Nursing student Tony Truong valued the opportunity to work as a team. “The teamwork was very cohesive,” said Truong. “We weren’t afraid to ask questions or help each other out. It was good to practice teamwork and the flow of how things would go when working in a hospital or health care setting.”

The final hands-on experience required the team to care for a patient that was stuck under a two-thousand-pound beam after an explosion in a brewery. Here the group needed to safely care for the patient both before and after the beam was removed. In this simulation, the lights were off, and the students wore headlamps while caring for the patient. Similar to the chemical exposure, the MCW resident took the lead in providing and directing the overall care that was needed to stabilize the patient and the nursing students provided care while using critical thinking to ask questions and make recommendations based on their observations.
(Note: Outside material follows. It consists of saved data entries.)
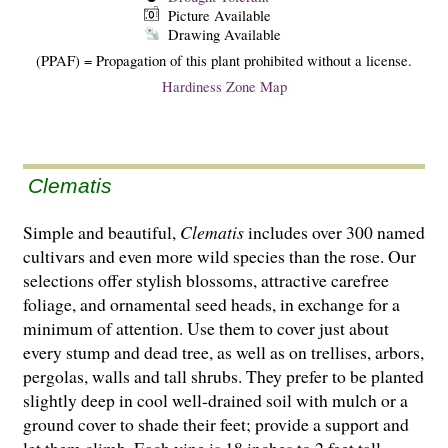
Picture Available
Drawing Available
(PPAF) = Propagation of this plant prohibited without a license.
Hardiness Zone Map
Clematis
Simple and beautiful,
Clematis
includes over 300 named
cultivars and even more wild species than the rose. Our
selections offer stylish blossoms, attractive carefree
foliage, and ornamental seed heads, in exchange for a
minimum of attention. Use them to cover just about
every stump and dead tree, as well as on trellises, arbors,
pergolas, walls and tall shrubs. They prefer to be planted
slightly deep in cool well-drained soil with mulch or a
ground cover to shade their feet; provide a support and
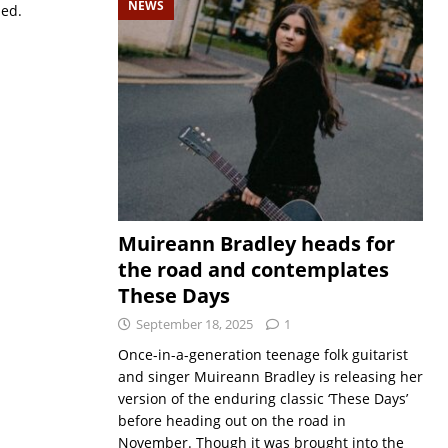
NEWS
sed.
Muireann Bradley heads for
the road and contemplates
These Days
September 18, 2025
1
Once-in-a-generation teenage folk guitarist
and singer Muireann Bradley is releasing her
version of the enduring classic ‘These Days’
before heading out on the road in
November. Though it was brought into the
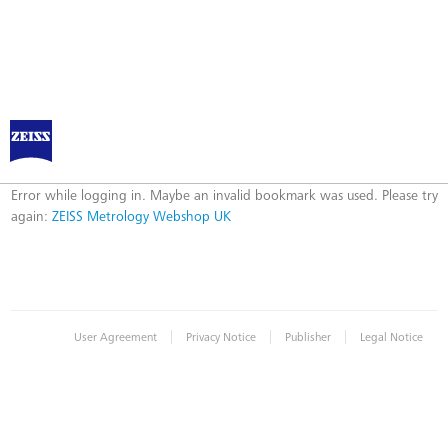
ZEISS Metrology Webshop UK
Error
Error while logging in. Maybe an invalid bookmark was used. Please try
again:
ZEISS Metrology Webshop UK
|
|
|
User Agreement
Privacy Notice
Publisher
Legal Notice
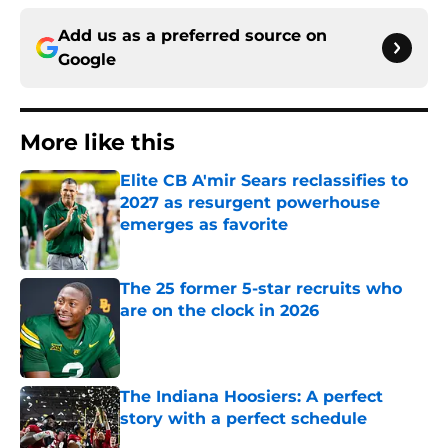
Add us as a preferred source on
Google
More like this
Elite CB A'mir Sears reclassifies to
2027 as resurgent powerhouse
emerges as favorite
Published by on Invalid Date
The 25 former 5-star recruits who
are on the clock in 2026
Published by on Invalid Date
The Indiana Hoosiers: A perfect
story with a perfect schedule
Published by on Invalid Date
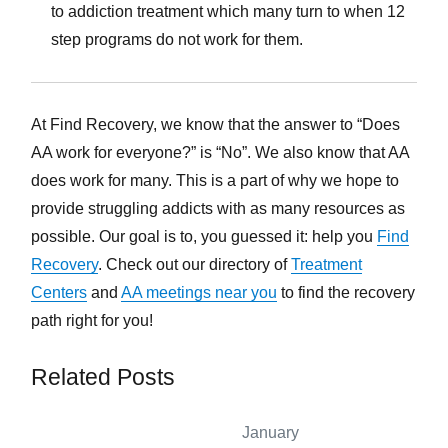
to addiction treatment which many turn to when 12
step programs do not work for them.
At Find Recovery, we know that the answer to “Does
AA work for everyone?” is “No”. We also know that AA
does work for many. This is a part of why we hope to
provide struggling addicts with as many resources as
possible. Our goal is to, you guessed it: help you
Find
Recovery
. Check out our directory of
Treatment
Centers
and
AA meetings near you
to find the recovery
path right for you!
Related Posts
January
Behind the scenes, an MCW facilitator manipulated the patient’s vital signs and overall status to challenge the students to think on their toes in an extreme situation. MCW and MSOE facilitators were also in the room with the participants to offer suggestions and guide the learning experience.

With just a few weeks left in the semester, this simulation was designed to give students an opportunity to practice incident command principles, work with an interprofessional team, understand the main principles of a mass casualty event, and gain practice reacting to a variety of situations. “The goal of this simulation was strictly to give students exposure to different scenarios so if faced with a mass casualty they can confidently say, ‘okay, I have training in this. I know what to do,’” explained Sabel.